CNN
September 14, 1998
 
10 charged with spying for Cuba in Miami

                  MIAMI (CNN) -- Ten people were set to be arraigned at a federal court
                  in Miami Monday afternoon, charged with spying for the Cuban
                  government.

                  The eight men and two women were arrested without incident Saturday in
                  the Miami area, following a four-year investigation by the FBI. They face
                  charges including espionage, and failure to register as agents of another
                  nation.

                  Congressional sources said the arrests were timed to avert an operation
                  planned by the suspects, but provided no details. It was not immediately
                  clear whether they were Cuban exiles, agents who slipped into the United
                  States from Cuba, or some of each.

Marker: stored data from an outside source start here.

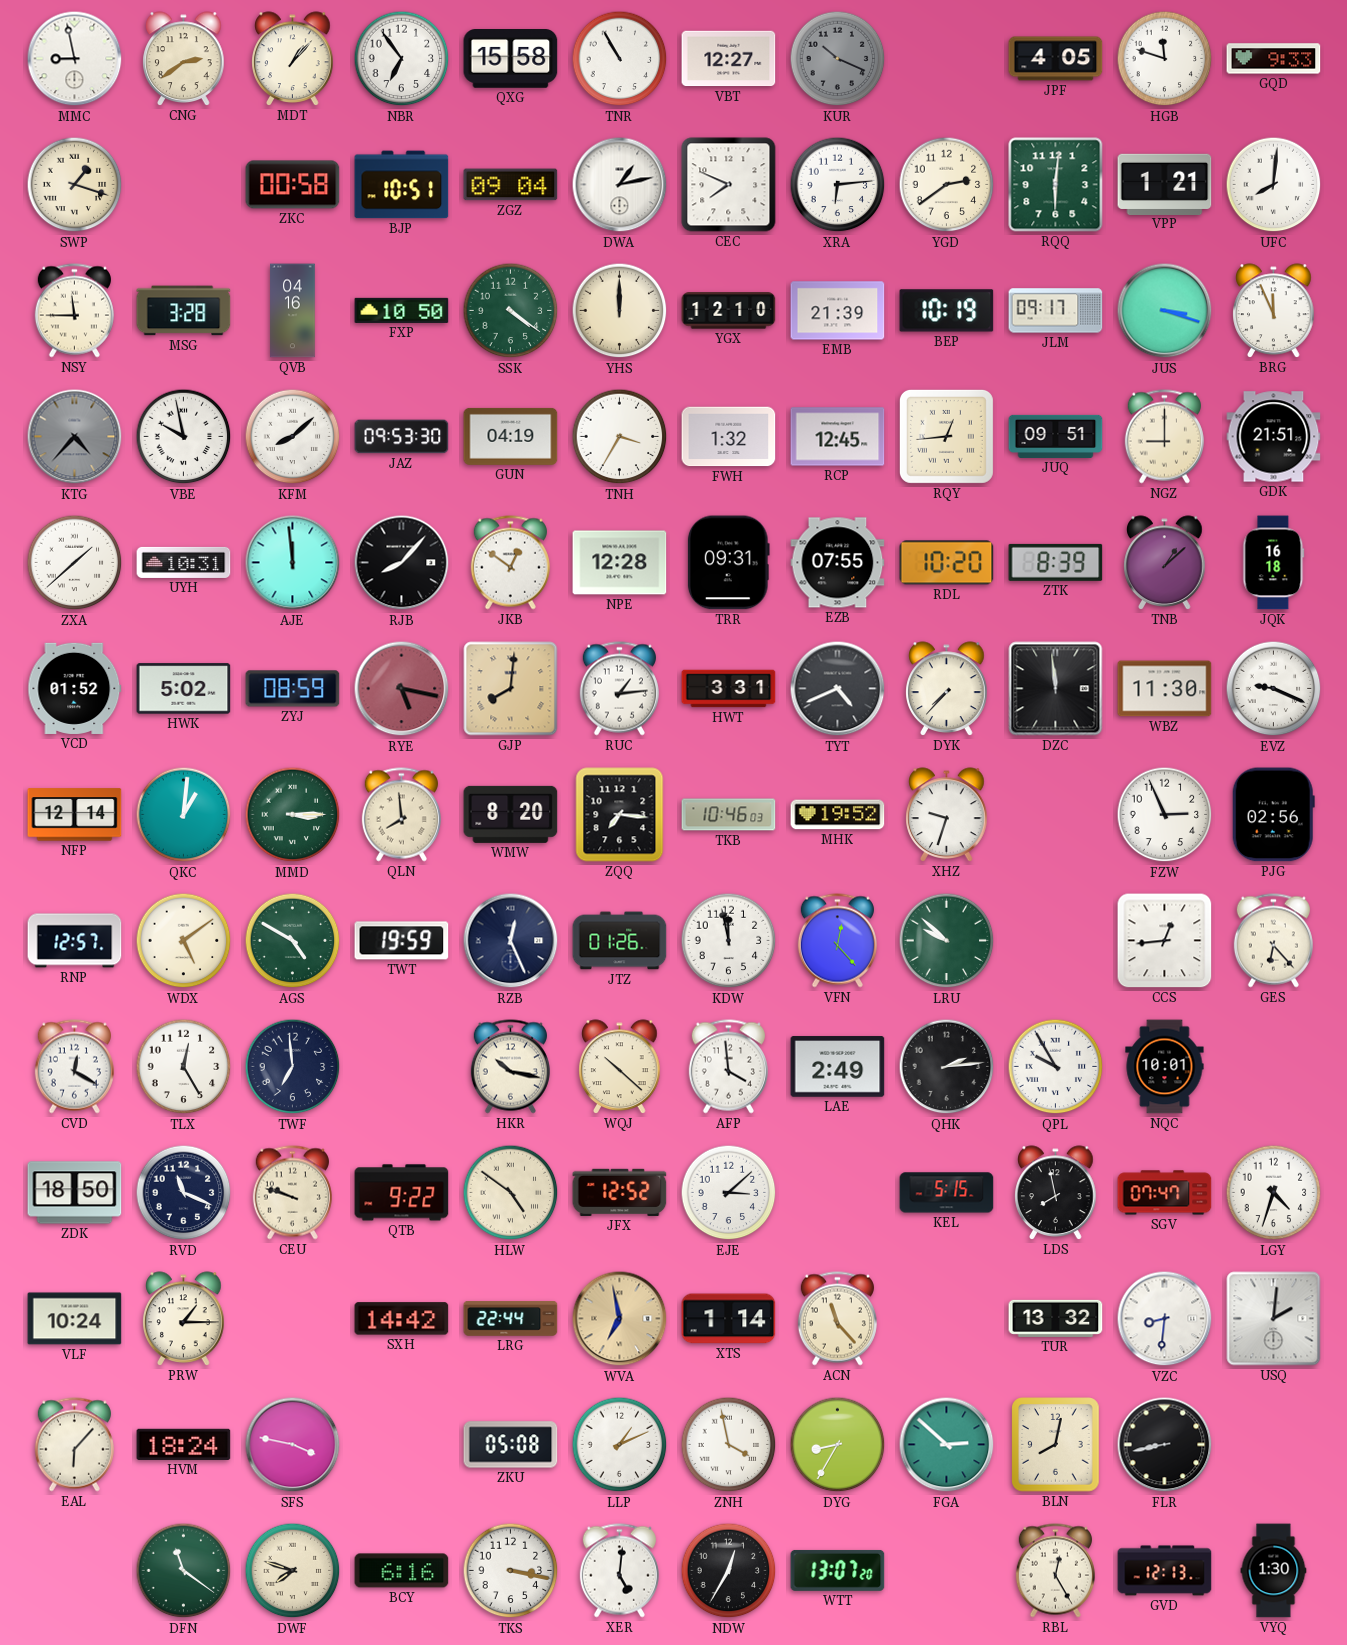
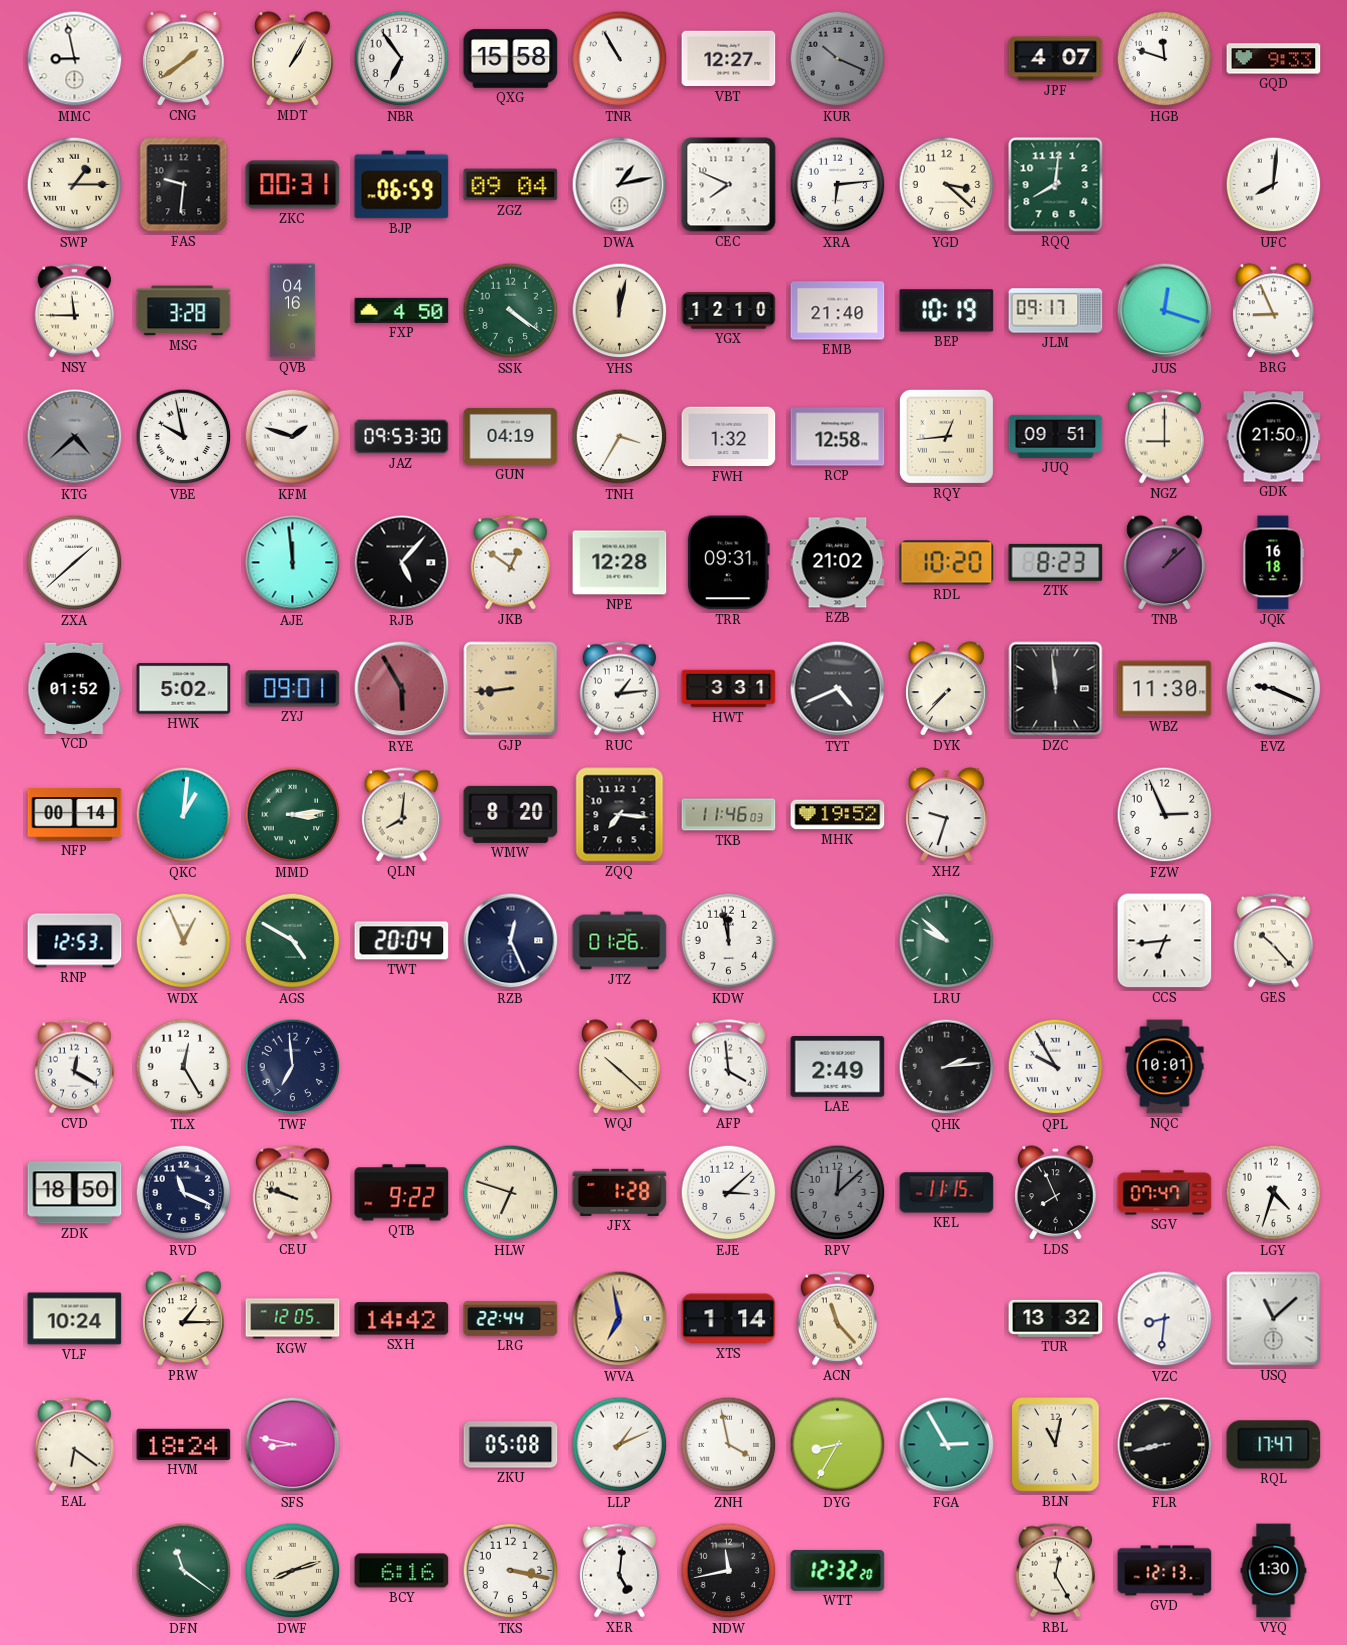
CNG: 2:39 -> 1:39
MDT: 1:07 -> 1:05
JPF: 4:05 -> 4:07
SWP: 1:18 -> 1:15
FAS: none -> 9:31
ZKC: 00:58 -> 00:31
BJP: 10:51 -> 06:59
YGD: 2:39 -> 3:22
RQQ: 6:01 -> 8:01
VPP: 1:21 -> none
FXP: 10:50 -> 4:50
YHS: 12:00 -> 12:02
EMB: 21:39 -> 21:40
JUS: 3:18 -> 12:18
BRG: 11:56 -> 8:56
KTG: 4:37 -> 4:38
KFM: 8:08 -> 1:48
RCP: 12:45 -> 12:58
GDK: 21:51 -> 21:50
UYH: 10:31 -> none
RJB: 8:07 -> 5:07
EZB: 07:55 -> 21:02
ZTK: 8:39 -> 8:23
ZYJ: 08:59 -> 09:01
RYE: 5:17 -> 5:55
GJP: 8:01 -> 8:44
NFP: 12:14 -> 00:14
MMD: 3:15 -> 3:14
QLN: 7:59 -> 8:01
TKB: 10:46 -> 11:46
PJG: 02:56 -> none
RNP: 12:57 -> 12:53
WDX: 5:09 -> 12:56
TWT: 19:59 -> 20:04
VFN: 12:23 -> none
CCS: 12:44 -> 6:44
GES: 6:23 -> 10:23
HKR: 10:17 -> none
HLW: 4:51 -> 6:48
JFX: 12:52 -> 1:28
RPV: none -> 12:08
KEL: 5:15 -> 11:15
LDS: 7:58 -> 7:56
KGW: none -> 12:05
USQ: 2:01 -> 11:08
EAL: 6:07 -> 6:21
SFS: 3:47 -> 8:47
FGA: 2:52 -> 2:55
BLN: 8:02 -> 11:02
RQL: none -> 17:47
DWF: 7:48 -> 8:12
NDW: 12:35 -> 11:43
WTT: 13:07 -> 12:32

                  Among those accused is Rene Gonzalez, formerly affiliated with the
                  Miami-based Cuban exile group Brothers to the Rescue, which flies
                  search-and-rescue missions for Cubans fleeing their homeland who are
                  found in waters north of Cuba. He has been linked more recently to Ramon
                  Saul Sanchez's Democracia movement, which sails from the Florida Keys to
                  areas near Havana to protest Cuban government actions.

                  According to Jose Cardenas, spokesman for the Cuban American National
                  Foundation in Washington, the accused spies had infiltrated Cuban exile
                  groups, including Brothers.

                  Soon after the February 1996 shootdown of two Brothers planes over
                  international waters in which four people were killed, federal officials looked
                  into whether spies played any part in the shooting.

                  Juan Pablo Roque, a former Cuban air force pilot and double agent,
                  infiltrated the Brothers group before returning to Cuba. He said he passed
                  information about Brothers to the Cuban government.

                  U.S. Rep. Ileana Ros-Lehtinen, a Cuban-born Miami Republican, wrote the
                  FBI in June requesting a briefing by the agency's counterintelligence section
                  on two types of activities by Cuban officials in the United States.

                  She said she was concerned about "a significant increase" in travel by Cuban
                  officials to Florida and New York for private meetings and an "inordinate
                  number of meetings that Cuban government officials have been holding with
                  major U.S. corporations and industry giants."

                  FBI director Louis Freeh called Ros-Lehtinen at her home on Saturday to
                  inform her of the arrests, said her spokesman Juan Cortinas.

                            The Associated Press contributed to this report.